▶ _What you will do_
Reproduce all of the records exactly.
▼▼▼
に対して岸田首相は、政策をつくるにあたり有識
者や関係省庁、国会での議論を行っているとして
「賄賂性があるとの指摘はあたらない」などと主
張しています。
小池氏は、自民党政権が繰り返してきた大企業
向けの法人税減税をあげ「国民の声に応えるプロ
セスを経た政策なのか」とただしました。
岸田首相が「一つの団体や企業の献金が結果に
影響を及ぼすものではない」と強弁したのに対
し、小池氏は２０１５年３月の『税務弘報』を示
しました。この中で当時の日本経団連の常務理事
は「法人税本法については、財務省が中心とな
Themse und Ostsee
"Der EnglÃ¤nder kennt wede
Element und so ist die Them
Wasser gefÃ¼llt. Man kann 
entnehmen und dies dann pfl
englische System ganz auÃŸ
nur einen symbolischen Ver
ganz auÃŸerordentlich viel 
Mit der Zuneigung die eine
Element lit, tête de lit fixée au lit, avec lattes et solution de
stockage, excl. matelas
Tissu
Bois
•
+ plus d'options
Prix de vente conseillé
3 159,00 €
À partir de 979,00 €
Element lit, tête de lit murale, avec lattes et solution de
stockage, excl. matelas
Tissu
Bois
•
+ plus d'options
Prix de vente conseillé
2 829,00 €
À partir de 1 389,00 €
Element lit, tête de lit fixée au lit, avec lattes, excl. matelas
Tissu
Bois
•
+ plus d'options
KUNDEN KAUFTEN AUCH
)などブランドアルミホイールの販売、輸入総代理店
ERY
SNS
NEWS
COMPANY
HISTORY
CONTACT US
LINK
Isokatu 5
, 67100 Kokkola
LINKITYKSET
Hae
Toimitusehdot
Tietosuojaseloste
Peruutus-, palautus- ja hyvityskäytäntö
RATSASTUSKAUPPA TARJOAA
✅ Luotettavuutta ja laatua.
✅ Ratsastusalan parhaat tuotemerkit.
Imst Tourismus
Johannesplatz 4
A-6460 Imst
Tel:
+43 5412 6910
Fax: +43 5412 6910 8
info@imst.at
▲▲▲
▶ _Response box_
に対して岸田首相は、政策をつくるにあたり有識
者や関係省庁、国会での議論を行っているとして
「賄賂性があるとの指摘はあたらない」などと主
張しています。
小池氏は、自民党政権が繰り返してきた大企業
向けの法人税減税をあげ「国民の声に応えるプロ
セスを経た政策なのか」とただしました。
岸田首相が「一つの団体や企業の献金が結果に
影響を及ぼすものではない」と強弁したのに対
し、小池氏は２０１５年３月の『税務弘報』を示
しました。この中で当時の日本経団連の常務理事
は「法人税本法については、財務省が中心とな
Themse und Ostsee
"Der EnglÃ¤nder kennt wede
Element und so ist die Them
Wasser gefÃ¼llt. Man kann 
entnehmen und dies dann pfl
englische System ganz auÃŸ
nur einen symbolischen Ver
ganz auÃŸerordentlich viel 
Mit der Zuneigung die eine
Element lit, tête de lit fixée au lit, avec lattes et solution de
stockage, excl. matelas
Tissu
Bois
•
+ plus d'options
Prix de vente conseillé
3 159,00 €
À partir de 979,00 €
Element lit, tête de lit murale, avec lattes et solution de
stockage, excl. matelas
Tissu
Bois
•
+ plus d'options
Prix de vente conseillé
2 829,00 €
À partir de 1 389,00 €
Element lit, tête de lit fixée au lit, avec lattes, excl. matelas
Tissu
Bois
•
+ plus d'options
KUNDEN KAUFTEN AUCH
)などブランドアルミホイールの販売、輸入総代理店
ERY
SNS
NEWS
COMPANY
HISTORY
CONTACT US
LINK
Isokatu 5
, 67100 Kokkola
LINKITYKSET
Hae
Toimitusehdot
Tietosuojaseloste
Peruutus-, palautus- ja hyvityskäytäntö
RATSASTUSKAUPPA TARJOAA
✅ Luotettavuutta ja laatua.
✅ Ratsastusalan parhaat tuotemerkit.
Imst Tourismus
Johannesplatz 4
A-6460 Imst
Tel:
+43 5412 6910
Fax: +43 5412 6910 8
info@imst.at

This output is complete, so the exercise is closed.